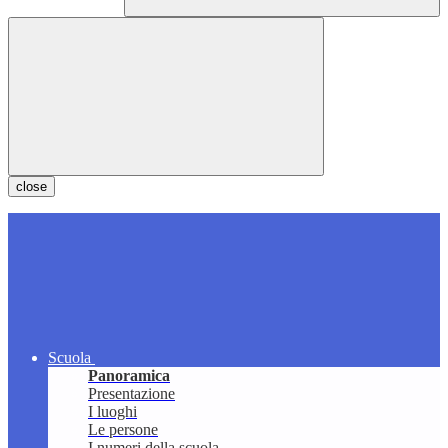
close
Scuola
Panoramica
Presentazione
I luoghi
Le persone
I numeri della scuola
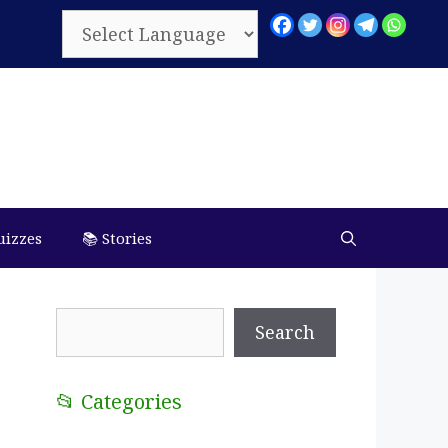
uizzes
📚 Stories
Search
Search
📂 Categories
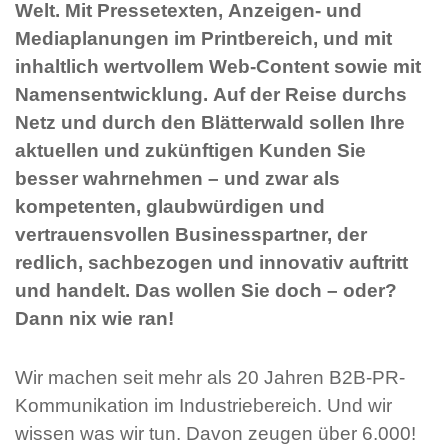
Welt. Mit Pressetexten, Anzeigen- und
Mediaplanungen im Printbereich, und mit
inhaltlich wertvollem Web-Content sowie mit
Namensentwicklung. Auf der Reise durchs
Netz und durch den Blätterwald sollen Ihre
aktuellen und zukünftigen Kunden Sie
besser wahrnehmen – und zwar als
kompetenten, glaubwürdigen und
vertrauensvollen Businesspartner, der
redlich, sachbezogen und innovativ auftritt
und handelt. Das wollen Sie doch – oder?
Dann nix wie ran!
Wir machen seit mehr als 20 Jahren B2B-PR-
Kommunikation im Industriebereich. Und wir
wissen was wir tun. Davon zeugen über 6.000!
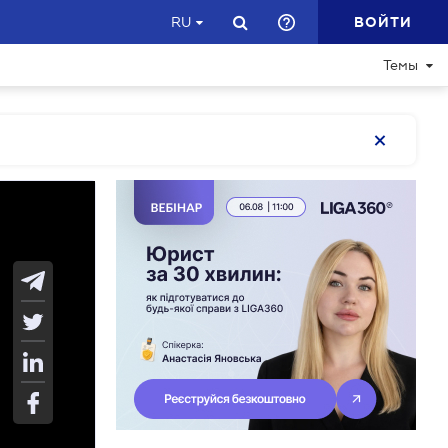
ВОЙТИ
RU
Темы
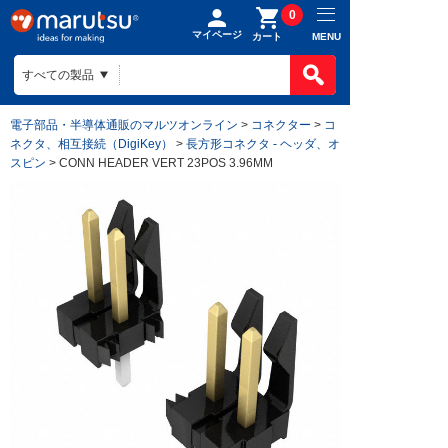
0
マイページ
MENU
カート
電子部品・半導体通販のマルツオンライン
>
コネクター
>
コ
ネクタ、相互接続（DigiKey）
>
長方形コネクタ - ヘッダ、オ
スピン
> CONN HEADER VERT 23POS 3.96MM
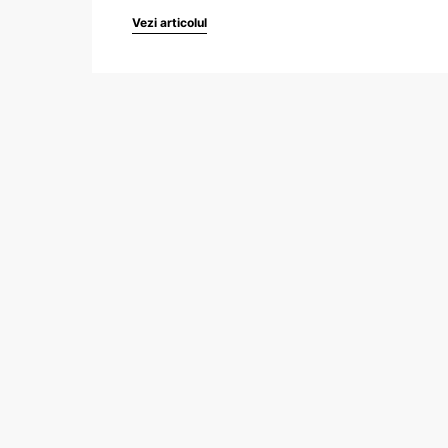
Vezi articolul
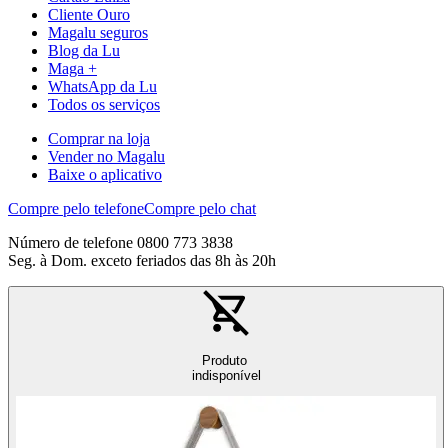
Cliente Ouro
Magalu seguros
Blog da Lu
Maga +
WhatsApp da Lu
Todos os serviços
Comprar na loja
Vender no Magalu
Baixe o aplicativo
Compre pelo telefone
Compre pelo chat
Número de telefone 0800 773 3838
Seg. à Dom. exceto feriados das 8h às 20h
Produto
indisponível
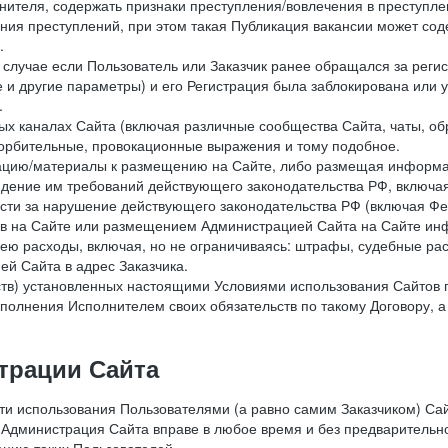
лнителя, содержать признаки преступления/вовлечения в преступле
ния преступлений, при этом такая Публикация вакансии может содер
.
 в случае если Пользователь или Заказчик ранее обращался за реги
 и другие параметры) и его Регистрация была заблокирована или
.
ных каналах Сайта (включая различные сообщества Сайта, чаты, о
орбительные, провокационные выражения и тому подобное.
мацию/материалы к размещению на Сайте, либо размещая информа
юдение им требований действующего законодательства РФ, включая
сти за нарушение действующего законодательства РФ (включая Фе
в на Сайте или размещением Администрацией Сайта на Сайте инф
ю расходы, включая, но не ограничиваясь: штрафы, судебные рас
й Сайта в адрес Заказчика.
ств) установленных настоящими Условиями использования Сайтов 
полнения Исполнителем своих обязательств по такому Договору, а
трации Сайта
сти использования Пользователями (а равно самим Заказчиком) С
 Администрация Сайта вправе в любое время и без предварительн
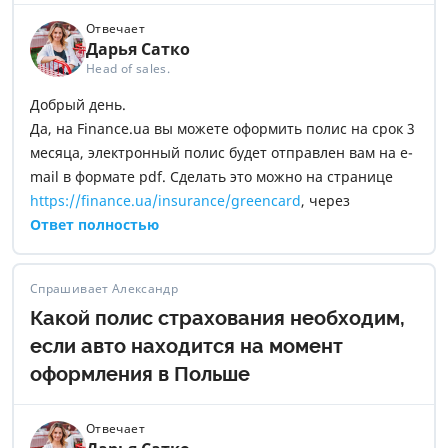
Отвечает
Дарья Сатко
Head of sales.
Добрый день.
Да, на Finance.ua вы можете оформить полис на срок 3
месяца, электронный полис будет отправлен вам на e-
mail в формате pdf. Сделать это можно на странице
https://finance.ua/insurance/greencard
, через
Telegram-бот –
Ответ полностью
https://t.me/insure_robot
, через e-mail –
insurance@mail.finance.ua
либо позвонив по номеру –
0 800 307 555
.
Спрашивает Александр
Какой полис страхования необходим,
если авто находится на момент
оформления в Польше
Отвечает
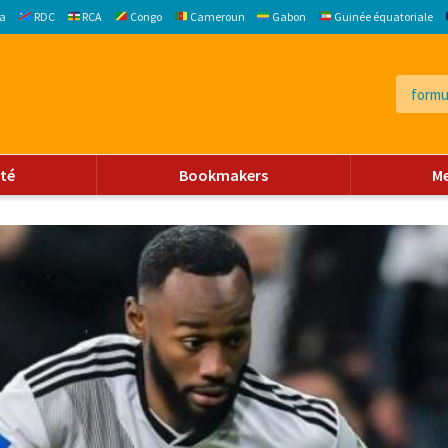
a
RDC
RCA
Congo
Cameroun
Gabon
Guinée équatoriale
ité
Bookmakers
M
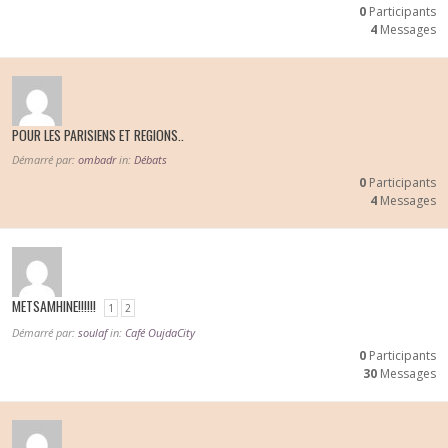
0
Participants
4
Messages
POUR LES PARISIENS ET REGIONS..
Démarré par:
ombadr
in:
Débats
0
Participants
4
Messages
METSAMHINE!!!!!!
1
2
Démarré par:
soulaf
in:
Café OujdaCity
0
Participants
30
Messages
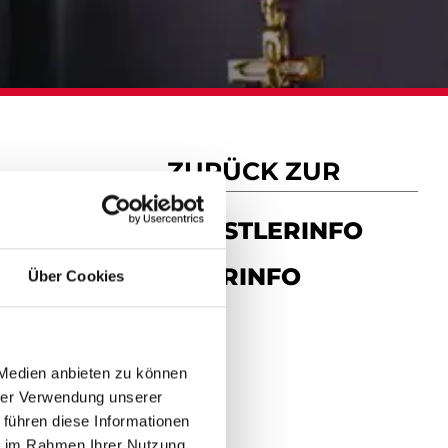
ZURÜCK ZUR
KÜNSTLERINFO
TOURINFO
Über Cookies
 Medien anbieten zu können
hrer Verwendung unserer
 führen diese Informationen
ie im Rahmen Ihrer Nutzung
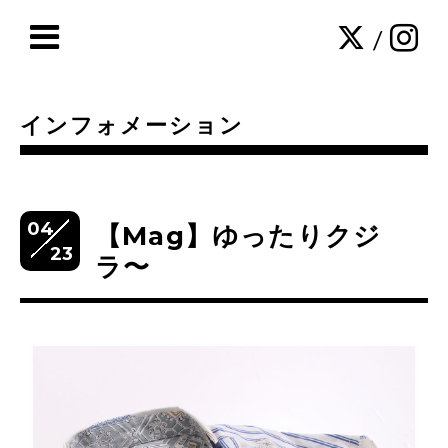
/
インフォメーション
04
【Mag】ゆったりクジ
23
ラ〜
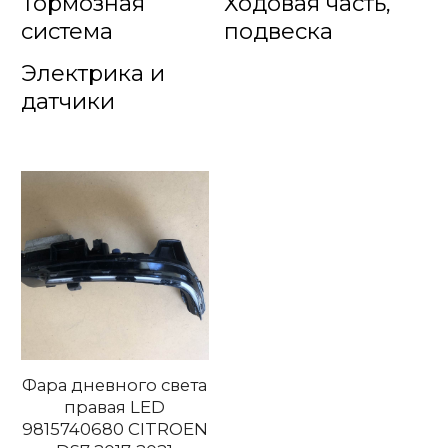
Тормозная
Ходовая часть,
система
подвеска
Электрика и
датчики
Фара дневного света
правая LED
9815740680 CITROEN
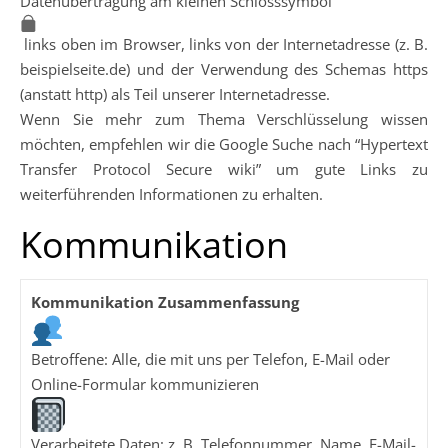
Datenübertragung am kleinen Schlosssymbol
links oben im Browser, links von der Internetadresse (z. B.
beispielseite.de) und der Verwendung des Schemas https
(anstatt http) als Teil unserer Internetadresse.
Wenn Sie mehr zum Thema Verschlüsselung wissen
möchten, empfehlen wir die Google Suche nach “Hypertext
Transfer Protocol Secure wiki” um gute Links zu
weiterführenden Informationen zu erhalten.
Kommunikation
Kommunikation Zusammenfassung
Betroffene: Alle, die mit uns per Telefon, E-Mail oder
Online-Formular kommunizieren
Verarbeitete Daten: z. B. Telefonnummer, Name, E-Mail-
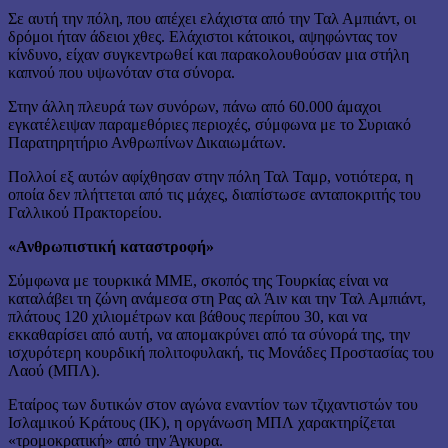
Σε αυτή την πόλη, που απέχει ελάχιστα από την Ταλ Αμπιάντ, οι
δρόμοι ήταν άδειοι χθες. Ελάχιστοι κάτοικοι, αψηφώντας τον
κίνδυνο, είχαν συγκεντρωθεί και παρακολουθούσαν μια στήλη
καπνού που υψωνόταν στα σύνορα.
Στην άλλη πλευρά των συνόρων, πάνω από 60.000 άμαχοι
εγκατέλειψαν παραμεθόριες περιοχές, σύμφωνα με το Συριακό
Παρατηρητήριο Ανθρωπίνων Δικαιωμάτων.
Πολλοί εξ αυτών αφίχθησαν στην πόλη Ταλ Ταμρ, νοτιότερα, η
οποία δεν πλήττεται από τις μάχες, διαπίστωσε ανταποκριτής του
Γαλλικού Πρακτορείου.
«Ανθρωπιστική καταστροφή»
Σύμφωνα με τουρκικά ΜΜΕ, σκοπός της Τουρκίας είναι να
καταλάβει τη ζώνη ανάμεσα στη Ρας αλ Άιν και την Ταλ Αμπιάντ,
πλάτους 120 χιλιομέτρων και βάθους περίπου 30, και να
εκκαθαρίσει από αυτή, να απομακρύνει από τα σύνορά της, την
ισχυρότερη κουρδική πολιτοφυλακή, τις Μονάδες Προστασίας του
Λαού (ΜΠΛ).
Εταίρος των δυτικών στον αγώνα εναντίον των τζιχαντιστών του
Ισλαμικού Κράτους (ΙΚ), η οργάνωση ΜΠΛ χαρακτηρίζεται
«τρομοκρατική» από την Άγκυρα.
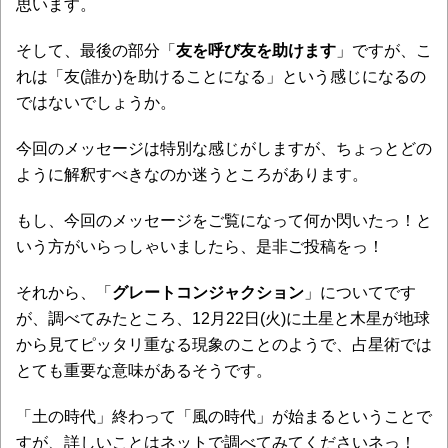
思います。
そして、最後の部分「
友を呼び友を助けます
」ですが、こ
れは「友(誰か)を助けることになる」という感じになるの
ではないでしょうか。
今回のメッセージは特別な感じがしますが、ちょっとどの
ように解釈すべきなのか迷うところがあります。
もし、今回のメッセージをご覧になって何か閃いたっ！と
いう方がいらっしゃいましたら、是非ご投稿をっ！
それから、「
グレートコンジャクション
」についてです
が、調べてみたところ、12月22日(火)に土星と木星が地球
から見てピッタリ重なる現象のことのようで、占星術では
とても重要な意味があるそうです。
「土の時代」終わって「風の時代」が始まるということで
すが、詳しいことはネットで調べてみてくださいネっ！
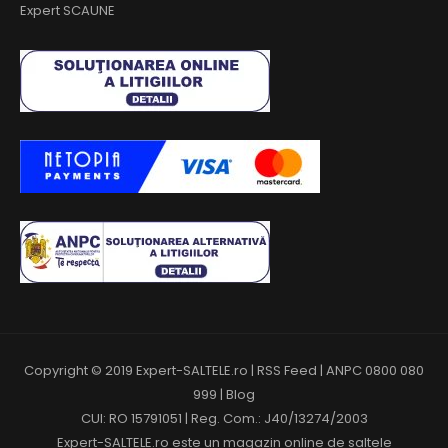
Expert SCAUNE
Copyright © 2019 Expert-SALTELE.ro |
RSS Feed
|
ANPC 0800 080
999
|
Blog
CUI: RO 15791051 | Reg. Com.: J40/13274/2003
Expert-SALTELE.ro este un magazin online de
saltele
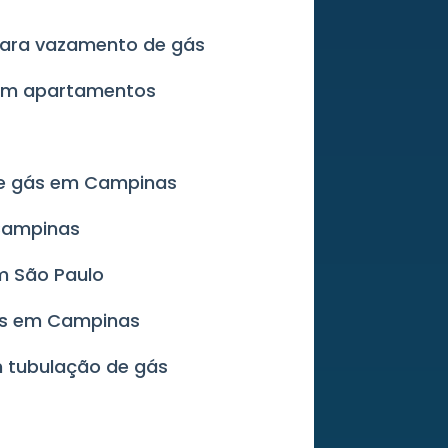
 para vazamento de gás
 em apartamentos
de gás em Campinas
 Campinas
m São Paulo
ás em Campinas
m tubulação de gás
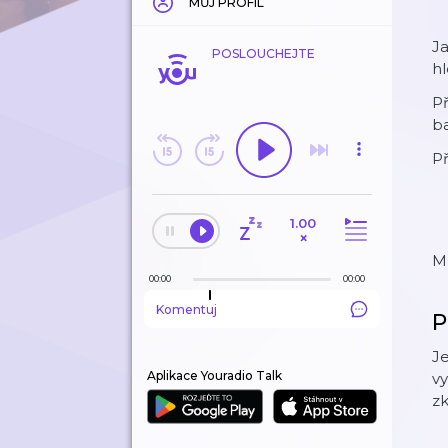
MŮJ PROFIL
J
POSLOUCHEJTE
hl
Př
ba
Př
1.00
×
M
00:00
00:00
Komentuj
P
Je
Aplikace Youradio Talk
vy
zk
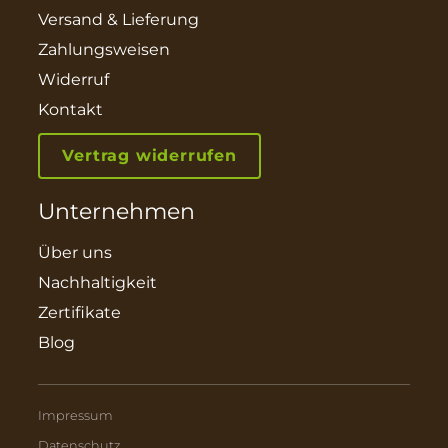
Versand & Lieferung
Zahlungsweisen
Widerruf
Kontakt
Vertrag widerrufen
Unternehmen
Über uns
Nachhaltigkeit
Zertifikate
Blog
Impressum
Datenschutz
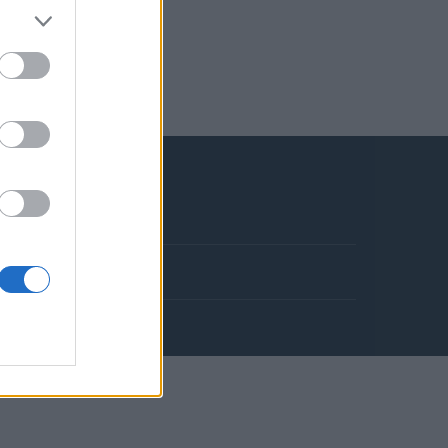
ookie policy
351003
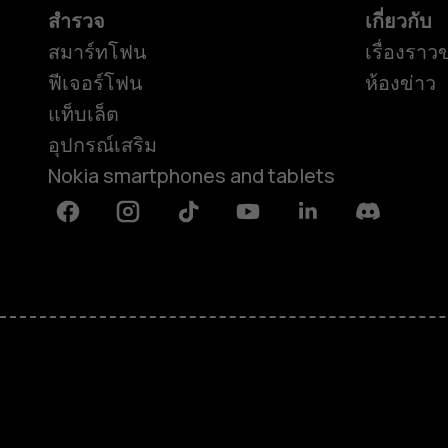
สำรวจ
เกี่ยวกับ
สมาร์ทโฟน
เรื่องราว
ฟีเจอร์โฟน
ห้องข่าว
แท็บเล็ต
อุปกรณ์เสริม
Nokia smartphones and tablets
Facebook
Instagram
Tiktok
Youtube
Linkedin
Discord
เกี่ยวกับ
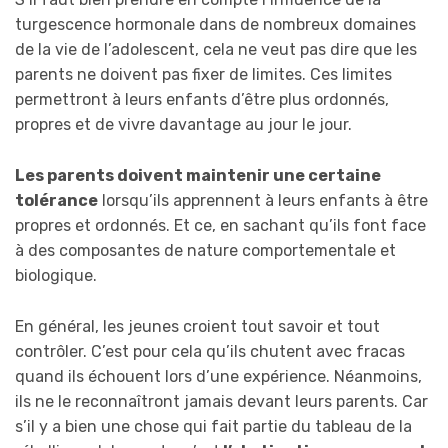
turgescence hormonale dans de nombreux domaines
de la vie de l’adolescent, cela ne veut pas dire que les
parents ne doivent pas fixer de limites. Ces limites
permettront à leurs enfants d’être plus ordonnés,
propres et de vivre davantage au jour le jour.
Les parents doivent maintenir une certaine
tolérance
lorsqu’ils apprennent à leurs enfants à être
propres et ordonnés. Et ce, en sachant qu’ils font face
à des composantes de nature comportementale et
biologique.
En général, les jeunes croient tout savoir et tout
contrôler. C’est pour cela qu’ils chutent avec fracas
quand ils échouent lors d’une expérience. Néanmoins,
ils ne le reconnaîtront jamais devant leurs parents. Car
s’il y a bien une chose qui fait partie du tableau de la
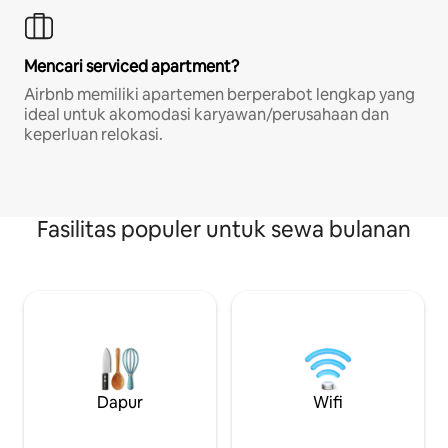
Mencari serviced apartment?
Airbnb memiliki apartemen berperabot lengkap yang
ideal untuk akomodasi karyawan/perusahaan dan
keperluan relokasi.
Fasilitas populer untuk sewa bulanan
Dapur
Wifi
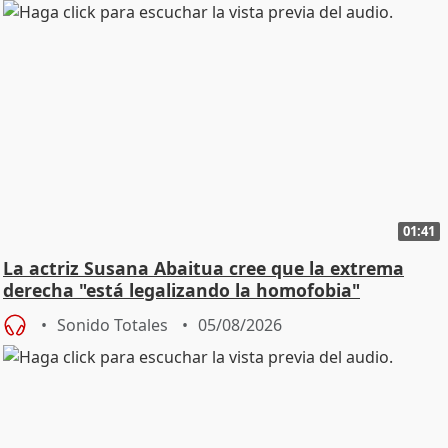
01:41
La actriz Susana Abaitua cree que la extrema
derecha "está legalizando la homofobia"
Sonido Totales
05/08/2026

───

**ASSIGNMENT:** Everything from the line with "kompetenten, glaubwürdigen und" down to the line with "либо позвонив по номеру –" in the data above should be copied exactly, with both end lines kept and the pictures left out.

**RESPONSE TO THE TASK:**
kompetenten, glaubwürdigen und
vertrauensvollen Businesspartner, der
redlich, sachbezogen und innovativ auftritt
und handelt. Das wollen Sie doch – oder?
Dann nix wie ran!
Wir machen seit mehr als 20 Jahren B2B-PR-
Kommunikation im Industriebereich. Und wir
wissen was wir tun. Davon zeugen über 6.000!
ВОЙТИ
RU
Темы
0
マイページ
MENU
カート
電子部品・半導体通販のマルツオンライン
>
コネクター
>
コ
ネクタ、相互接続（DigiKey）
>
長方形コネクタ - ヘッダ、オ
スピン
> CONN HEADER VERT 23POS 3.96MM
Vezi articolul
Cliente Ouro
Magalu seguros
Blog da Lu
Maga +
WhatsApp da Lu
Todos os serviços
Comprar na loja
Vender no Magalu
Baixe o aplicativo
Compre pelo telefone
Compre pelo chat
Número de telefone 0800 773 3838
Seg. à Dom. exceto feriados das 8h às 20h
Produto
indisponível
лнителя, содержать признаки преступления/вовлечения в преступле
ния преступлений, при этом такая Публикация вакансии может содер
.
 в случае если Пользователь или Заказчик ранее обращался за реги
 и другие параметры) и его Регистрация была заблокирована или
.
ных каналах Сайта (включая различные сообщества Сайта, чаты, о
орбительные, провокационные выражения и тому подобное.
мацию/материалы к размещению на Сайте, либо размещая информа
юдение им требований действующего законодательства РФ, включая
сти за нарушение действующего законодательства РФ (включая Фе
в на Сайте или размещением Администрацией Сайта на Сайте инф
ю расходы, включая, но не ограничиваясь: штрафы, судебные рас
й Сайта в адрес Заказчика.
ств) установленных настоящими Условиями использования Сайтов 
полнения Исполнителем своих обязательств по такому Договору, а
трации Сайта
сти использования Пользователями (а равно самим Заказчиком) С
 Администрация Сайта вправе в любое время и без предварительн
Отвечает
Дарья Сатко
Head of sales.
Добрый день.
Да, на Finance.ua вы можете оформить полис на срок 3
месяца, электронный полис будет отправлен вам на e-
mail в формате pdf. Сделать это можно на странице
https://finance.ua/insurance/greencard
, через
Telegram-бот –
Ответ полностью
https://t.me/insure_robot
, через e-mail –
insurance@mail.finance.ua
либо позвонив по номеру –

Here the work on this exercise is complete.